## Exercise brief
Transcribe the records below. Leave nothing out and change nothing.

START Records provided

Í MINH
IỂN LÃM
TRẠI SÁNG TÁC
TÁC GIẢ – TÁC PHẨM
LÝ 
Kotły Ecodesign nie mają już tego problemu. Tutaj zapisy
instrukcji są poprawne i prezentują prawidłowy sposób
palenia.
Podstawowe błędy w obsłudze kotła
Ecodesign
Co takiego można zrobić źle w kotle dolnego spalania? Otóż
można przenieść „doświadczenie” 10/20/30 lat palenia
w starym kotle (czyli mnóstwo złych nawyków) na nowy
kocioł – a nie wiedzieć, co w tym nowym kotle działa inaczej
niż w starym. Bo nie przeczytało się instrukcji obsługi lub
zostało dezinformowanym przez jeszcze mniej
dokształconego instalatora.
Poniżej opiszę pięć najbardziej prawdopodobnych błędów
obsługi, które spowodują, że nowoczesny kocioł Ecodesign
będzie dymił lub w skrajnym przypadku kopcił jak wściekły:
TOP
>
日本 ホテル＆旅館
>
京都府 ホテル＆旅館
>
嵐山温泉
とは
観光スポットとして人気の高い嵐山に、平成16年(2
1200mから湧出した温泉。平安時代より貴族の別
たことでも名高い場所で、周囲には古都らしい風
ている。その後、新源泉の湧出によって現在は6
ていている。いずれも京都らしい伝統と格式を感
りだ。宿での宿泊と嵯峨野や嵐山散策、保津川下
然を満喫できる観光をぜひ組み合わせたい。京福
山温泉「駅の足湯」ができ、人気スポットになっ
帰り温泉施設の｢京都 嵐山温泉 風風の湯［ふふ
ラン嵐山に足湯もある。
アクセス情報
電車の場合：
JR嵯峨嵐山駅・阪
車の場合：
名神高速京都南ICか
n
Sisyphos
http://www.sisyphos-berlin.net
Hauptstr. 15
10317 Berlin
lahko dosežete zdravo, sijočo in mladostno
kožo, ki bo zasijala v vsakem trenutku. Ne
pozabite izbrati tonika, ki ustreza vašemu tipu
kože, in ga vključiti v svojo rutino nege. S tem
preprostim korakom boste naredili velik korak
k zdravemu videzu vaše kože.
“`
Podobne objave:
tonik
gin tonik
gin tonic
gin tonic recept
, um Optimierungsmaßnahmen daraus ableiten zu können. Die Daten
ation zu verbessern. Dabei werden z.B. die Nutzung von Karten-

END Records provided

## Answer
Í MINH
IỂN LÃM
TRẠI SÁNG TÁC
TÁC GIẢ – TÁC PHẨM
LÝ 
Kotły Ecodesign nie mają już tego problemu. Tutaj zapisy
instrukcji są poprawne i prezentują prawidłowy sposób
palenia.
Podstawowe błędy w obsłudze kotła
Ecodesign
Co takiego można zrobić źle w kotle dolnego spalania? Otóż
można przenieść „doświadczenie” 10/20/30 lat palenia
w starym kotle (czyli mnóstwo złych nawyków) na nowy
kocioł – a nie wiedzieć, co w tym nowym kotle działa inaczej
niż w starym. Bo nie przeczytało się instrukcji obsługi lub
zostało dezinformowanym przez jeszcze mniej
dokształconego instalatora.
Poniżej opiszę pięć najbardziej prawdopodobnych błędów
obsługi, które spowodują, że nowoczesny kocioł Ecodesign
będzie dymił lub w skrajnym przypadku kopcił jak wściekły:
TOP
>
日本 ホテル＆旅館
>
京都府 ホテル＆旅館
>
嵐山温泉
とは
観光スポットとして人気の高い嵐山に、平成16年(2
1200mから湧出した温泉。平安時代より貴族の別
たことでも名高い場所で、周囲には古都らしい風
ている。その後、新源泉の湧出によって現在は6
ていている。いずれも京都らしい伝統と格式を感
りだ。宿での宿泊と嵯峨野や嵐山散策、保津川下
然を満喫できる観光をぜひ組み合わせたい。京福
山温泉「駅の足湯」ができ、人気スポットになっ
帰り温泉施設の｢京都 嵐山温泉 風風の湯［ふふ
ラン嵐山に足湯もある。
アクセス情報
電車の場合：
JR嵯峨嵐山駅・阪
車の場合：
名神高速京都南ICか
n
Sisyphos
http://www.sisyphos-berlin.net
Hauptstr. 15
10317 Berlin
lahko dosežete zdravo, sijočo in mladostno
kožo, ki bo zasijala v vsakem trenutku. Ne
pozabite izbrati tonika, ki ustreza vašemu tipu
kože, in ga vključiti v svojo rutino nege. S tem
preprostim korakom boste naredili velik korak
k zdravemu videzu vaše kože.
“`
Podobne objave:
tonik
gin tonik
gin tonic
gin tonic recept
, um Optimierungsmaßnahmen daraus ableiten zu können. Die Daten
ation zu verbessern. Dabei werden z.B. die Nutzung von Karten-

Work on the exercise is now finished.